Top line growth, in particular, has been weak as underlying volume growth, which began to moderate in the March quarter, tapers even further in Q1

supermarkets, FMCG, markets

As the slowdown in the fast-moving consumer goods (FMCG) market gets pronounced, most companies are shifting their attention away from volume growth. Now, they are focusing on earnings growth, led by a cut in advertising spends and other expenditure.

Consider this: The six companies who reported their June quarter (Q1) results in the last one week saw a cumulative net sales growth of 8.9 per cent and profit growth of 12.7 per cent (see chart). 

Top line growth, in particular, has been weak as underlying volume growth, which began to moderate in the March quarter, tapers even further in Q1. Hindustan Unilever’s (HUL’s) volume growth, for instance, was the lowest in seven quarters in Q1, coming in at 5 per cent only. In the March quarter, HUL’s volume growth was 7 per cent.
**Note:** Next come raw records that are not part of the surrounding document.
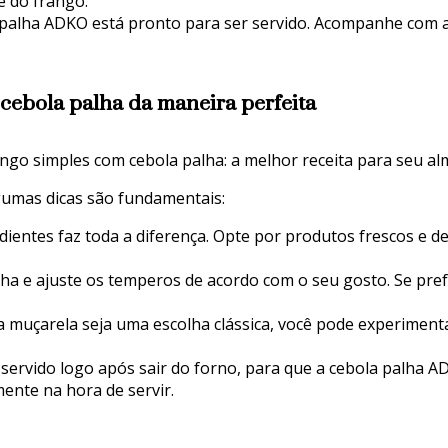
e do frango.
a palha ADKO está pronto para ser servido. Acompanhe com 
 cebola palha da maneira perfeita
lgumas dicas são fundamentais:
dientes faz toda a diferença. Opte por produtos frescos e 
a e ajuste os temperos de acordo com o seu gosto. Se pref
 muçarela seja uma escolha clássica, você pode experiment
r servido logo após sair do forno, para que a cebola palha
mente na hora de servir.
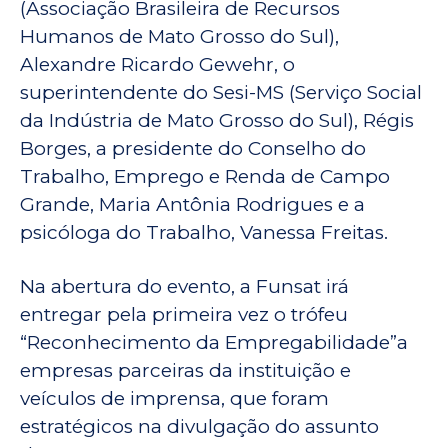
(Associação Brasileira de Recursos
Humanos de Mato Grosso do Sul),
Alexandre Ricardo Gewehr, o
superintendente do Sesi-MS (Serviço Social
da Indústria de Mato Grosso do Sul), Régis
Borges, a presidente do Conselho do
Trabalho, Emprego e Renda de Campo
Grande, Maria Antônia Rodrigues e a
psicóloga do Trabalho, Vanessa Freitas.
Na abertura do evento, a Funsat irá
entregar pela primeira vez o trófeu
“Reconhecimento da Empregabilidade”a
empresas parceiras da instituição e
veículos de imprensa, que foram
estratégicos na divulgação do assunto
But on the margin front, HUL had good news to report, seeing a 250-basis-point improvement in operating or earnings before interest tax depreciation and amortisation (Ebitda) margins in Q1. 
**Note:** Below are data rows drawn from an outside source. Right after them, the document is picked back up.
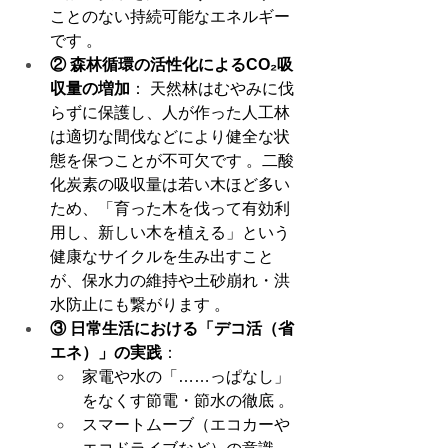
ことのない持続可能なエネルギー
です 。
② 森林循環の活性化によるCO₂吸
収量の増加
： 天然林はむやみに伐
らずに保護し、人が作った人工林
は適切な間伐などにより健全な状
態を保つことが不可欠です 。二酸
化炭素の吸収量は若い木ほど多い
ため、「育った木を伐って有効利
用し、新しい木を植える」という
健康なサイクルを生み出すこと
が、保水力の維持や土砂崩れ・洪
水防止にも繋がります 。
③ 日常生活における「デコ活（省
エネ）」の実践
：
家電や水の「……っぱなし」
をなくす節電・節水の徹底 。
スマートムーブ（エコカーや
Excluding the Ind-AS 116 impact on lease accounting that kicked in from the June quarter, Ebitda margins expanded by 150 basis points as HUL reduced ad spends and other expenses by 70 basis points and 150 basis points each. One basis point is equal to one-hundredth of a percentage point. Other expenses include sales and distribution overheads.

Besides HUL, companies such as Dabur, Asian Paints and Jyothy Labs also saw Ebitda margins expand in Q1, between 140 basis points and 182 basis points. The only exceptions were Colgate - Palmolive and Bajaj Consumer. The oral care major’s Ebitda margins were flat in Q1, while Bajaj Consumer saw its Ebitda margins contract by 188 basis points as it kept ad spends high in the June quarter. 
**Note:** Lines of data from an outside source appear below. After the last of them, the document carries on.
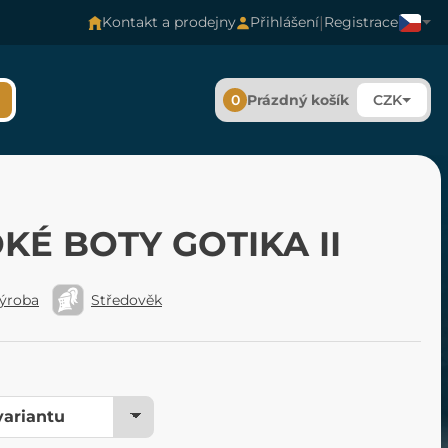
|
Kontakt a prodejny
Přihlášení
Registrace
0
Prázdný košík
CZK
KÉ BOTY GOTIKA II
výroba
Středověk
“In times of a slowdown when sales volume can no longer be a lever for growth, keeping overheads low and extracting efficiencies from the value chain is a key strategy that companies are deploying,” said Naveen Trivedi, research analyst, brokerage HDFC Securities. 

“The focus on earnings growth will only increase in the coming quarters as the market slowdown persists,” he said.

Last week, market research agency Nielsen had lowered its CY19 growth forecast for the FMCG market, saying it would be in the region of 9-10 per cent versus 11-12 per cent estimated earlier. The assessment was based on the performance of the market in Q1, which had moderated to levels of 10 per cent in terms of overall rate of growth versus 13.4 per cent and 15.7 per cent seen in the March 2019 and December 2018 quarters, respectively. 

While benign raw material prices have aided margin growth in Q1, analysts say companies may have to initiate further cost rationalisation measures in the future to support earnings growth. 

“A further tightening of back-end and front-end operations may happen, aimed at cutting flab wherever possible,” said Nitin Gupta, research analyst, SBICAP Securities.  

On a year on year basis, the price of crude oil has declined by 13 per cent, while the price of palm oil has reduced by 6 per cent. Both are key inputs in FMCG. On Tuesday, HUL’s Chairman and Managing Director Sanjiv Mehta said both crude and currency were important factors to monitor in the future.